Clinical Rationale and Expert Perspective
"Despite available treatments for chronic HBV infection, better therapies are needed to stem the progression to end-stage liver disease and liver cancer," said Nezam Afdhal, MD, DSc, Chief of Gastroenterology, Hepatology, and Nutrition at Beth Israel Deaconess Medical Center and Charlotte & Irving Rabb Distinguished Professor of Medicine at Harvard Medical School. "I am pleased that therapies such as Aligos' ALG-000184 are continuing to progress. The impressive antiviral activity seen in clinical trials to date provides hope for patients in need."
Previous Clinical Results and Development
ALG-000184 originated from intellectual property licensed from Emory University's Dr Raymond Schinazi laboratory and has been further enhanced by Aligos. Previous Phase 1 trials demonstrated that the therapy was well-tolerated by participants, with no safety concerns identified.
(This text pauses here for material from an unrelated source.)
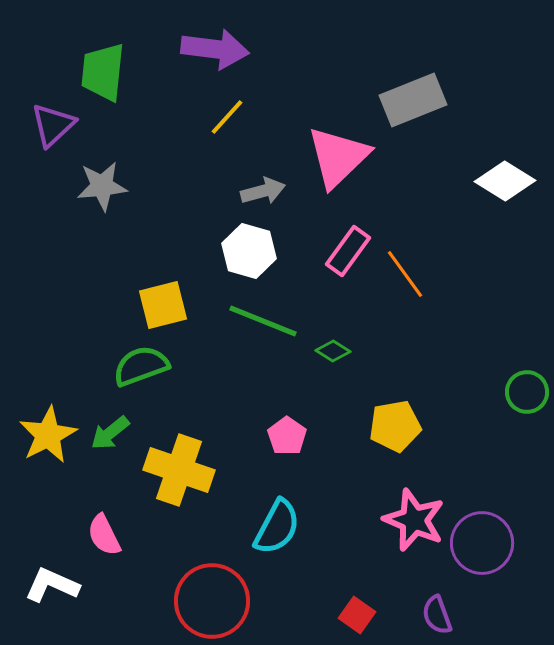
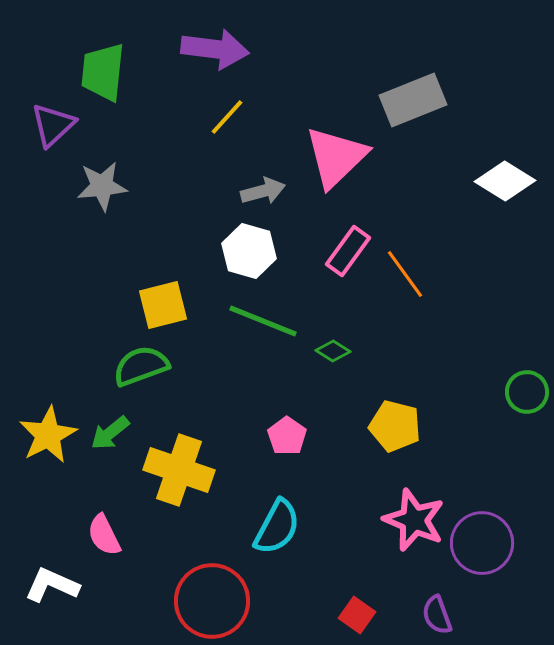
pink triangle: moved 2 px left
yellow pentagon: rotated 24 degrees clockwise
The compound exhibited linear pharmacokinetics and displayed significant antiviral activity across viral markers of HBV.
Timeline and Company Outlook
The Phase 2 B-SUPREME trial is projected to yield interim data in 2026, with topline results expected in 2027. Lawrence Blatt, Ph.D., MBA, Chairman, President, and Chief Executive Officer at Aligos Therapeutics, expressed confidence in the compound's potential.
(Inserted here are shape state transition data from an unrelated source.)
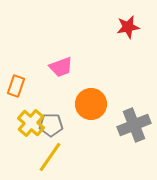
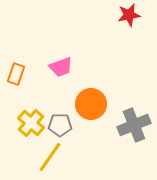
red star: moved 1 px right, 12 px up
orange rectangle: moved 12 px up
gray pentagon: moved 9 px right
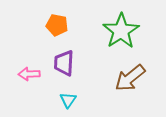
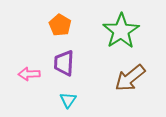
orange pentagon: moved 3 px right; rotated 20 degrees clockwise
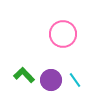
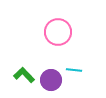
pink circle: moved 5 px left, 2 px up
cyan line: moved 1 px left, 10 px up; rotated 49 degrees counterclockwise
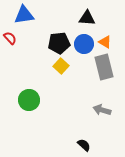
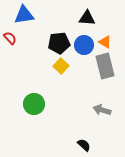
blue circle: moved 1 px down
gray rectangle: moved 1 px right, 1 px up
green circle: moved 5 px right, 4 px down
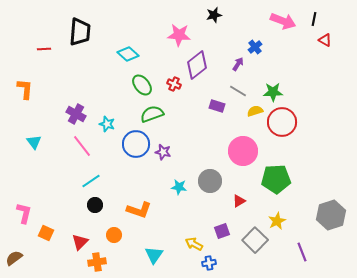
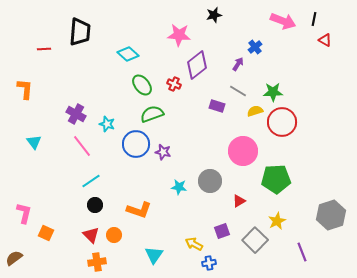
red triangle at (80, 242): moved 11 px right, 7 px up; rotated 30 degrees counterclockwise
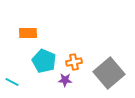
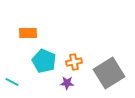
gray square: rotated 8 degrees clockwise
purple star: moved 2 px right, 3 px down
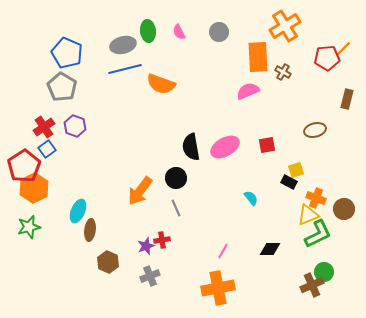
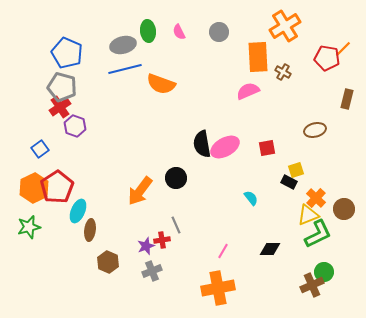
red pentagon at (327, 58): rotated 15 degrees clockwise
gray pentagon at (62, 87): rotated 16 degrees counterclockwise
red cross at (44, 127): moved 16 px right, 20 px up
red square at (267, 145): moved 3 px down
black semicircle at (191, 147): moved 11 px right, 3 px up
blue square at (47, 149): moved 7 px left
red pentagon at (24, 166): moved 33 px right, 21 px down
orange cross at (316, 198): rotated 24 degrees clockwise
gray line at (176, 208): moved 17 px down
gray cross at (150, 276): moved 2 px right, 5 px up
"Dosing the first subjects in our Phase 2 B-SUPREME study is an important milestone for Aligos," Blatt said. "We are pleased by the engagement of the clinicians and subjects, as they recognize the need for improved treatment regimens for chronic HBV infection. We believe that ALG-000184 has first/best-in-class potential based on the exciting data seen across viral markers of HBV to date. We look forward to continuing to advance ALG-000184 for patients in need of better outcomes."